In this article “The Pearls of Obedience”, Stanley Milgram asserts that obedience to authority is a common response for many people in today’s society, often diminishing an individuals beliefs or ideals. Stanley Milgram designs an experiment to understand how strong a person’s tendency to obey authority is, even though it is amoral or destructive. Stanley Milgram bases his experiment on three people: a learner, teacher, and experimenter. The experimenter is simply an overseer of the experiment, and is concerned with the outcome of punishing the learner.
The teacher, who is the subject of the experiment, is made to believe the electrical shocks are real; he is responsible for obeying the experimenter and punishing the learner for incorrect answers by electrocuting him from an electric shock panel that increases from 15 to 450 volts. The learner is actually an actor who is strapped to a harmless electric chair.
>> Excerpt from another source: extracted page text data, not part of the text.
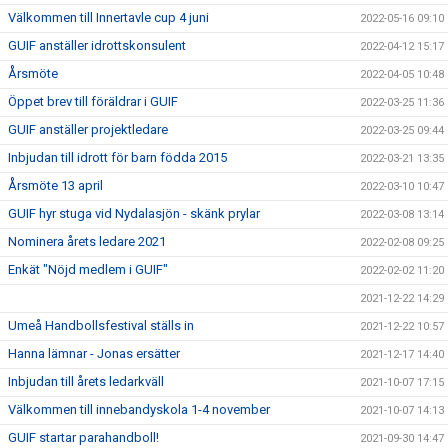
Välkommen till Innertavle cup 4 juni
2022-05-16 09:10
GUIF anställer idrottskonsulent
2022-04-12 15:17
Årsmöte
2022-04-05 10:48
Öppet brev till föräldrar i GUIF
2022-03-25 11:36
GUIF anställer projektledare
2022-03-25 09:44
Inbjudan till idrott för barn födda 2015
2022-03-21 13:35
Årsmöte 13 april
2022-03-10 10:47
GUIF hyr stuga vid Nydalasjön - skänk prylar
2022-03-08 13:14
Nominera årets ledare 2021
2022-02-08 09:25
Enkät "Nöjd medlem i GUIF"
2022-02-02 11:20
2021-12-22 14:29
Umeå Handbollsfestival ställs in
2021-12-22 10:57
Hanna lämnar - Jonas ersätter
2021-12-17 14:40
Inbjudan till årets ledarkväll
2021-10-07 17:15
Välkommen till innebandyskola 1-4 november
2021-10-07 14:13
GUIF startar parahandboll!
2021-09-30 14:47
He is told several pairs of words, and must remember and repeat these pairings with the make-believe fear of being electrocuted for incorrect answers. The foretold outcome or this experiment was expressed by several people who are familiar with behavioral sciences. They predicted that the majority of subjects would not pass 150 volts, and that a few crazed lunatics would reach the maximum voltage.
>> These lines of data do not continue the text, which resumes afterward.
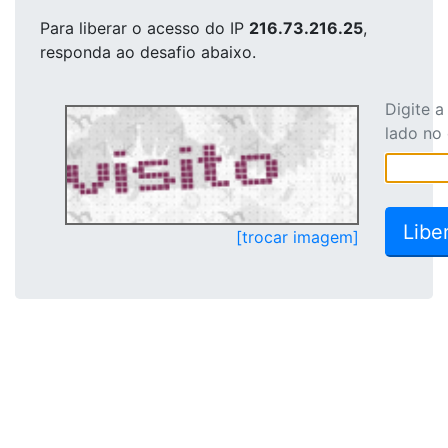
Para liberar o acesso
do IP
216.73.216.25
,
responda ao desafio abaixo.
Digite 
lado no
[trocar imagem]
This conclusion was disproved from Milgram’s experiment. The majority of the subjects obeyed the experimenter to the end. There were several reactions to the experiment. Some people showed signs of tension or stress, others laughed, and some showed no signs of discomfort throughout the experiment. Subjects often felt satisfaction by obeying the experimenter. This gives proof to the belief that many people obey authority to show they are doing a good job, and perceived as loyal by the experimenter or society, which ever the case may be.
One theory used to explain this experiment, is one of hidden aggression. According to this concept, people suppress aggressive behavior, and the experiment allows them to express this anger. Therefore when an individual is placed in a situation where he has control over another individual, whom he is able to punish repeatedly, all demented and hidden anger will be revealed. This theory is put in question, when a variation of Stanley Milgram’s original experiment is described.
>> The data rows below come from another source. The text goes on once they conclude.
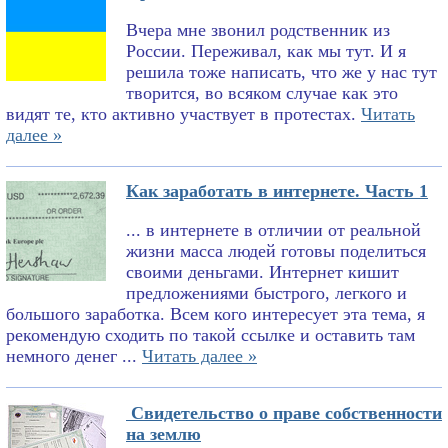
Вчера мне звонил родственник из
России. Переживал, как мы тут. И я
решила тоже написать, что же у нас тут
творится, во всяком случае как это
видят те, кто активно участвует в протестах.
Читать
далее »
Как заработать в интернете. Часть 1
... в интернете в отличии от реальной
жизни масса людей готовы поделиться
своими деньгами. Интернет кишит
предложениями быстрого, легкого и
большого заработка. Всем кого интересует эта тема, я
рекомендую сходить по такой ссылке и оставить там
немного денег ...
Читать далее »
Свидетельство о праве собственности
на землю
This experiment enables the subject, not the experimenter, to choose the level of shock for incorrect answers. The results confirm that the majority of subjects did not pass the first loud protest. Stanley Milgram believes the most basic lesson of this experiment is that common people with no particular aggression, will carryout their jobs and become instruments of an evil operation. Most importantly, very few people have the constitution to express their beliefs, even when ruinous effects of their behavior is apparent. This was explained in the experiment when many teachers showed signs of discomfort while carrying out the experimenters orders. The subjects were afraid to show defiance or arrogance toward the experimenter.
The order of modern society is much to blame for the problem of obedience. Society has bee segregated into people performing specific jobs that erase an individuals quality of life and work. To illustrate this segregation, Stanley Milgram modified the basic experiment so that there would be an additional person. The subject was responsible for asking the questions, and the additional person was used to carry out the electrocution.
A majority of the subjects completed the experiment and found the, not themselves responsible for the pain inflicted on the learner. This experiment helps reveal that in today’s world an individual is blind to the entire scheme but only a small portion, and is consequently incapable to perform for the overall good. Because of this segregation, no one is confronted with the effect of destructive acts. This is a disastrous flaw in the structure of modern society, resulting in organized evil.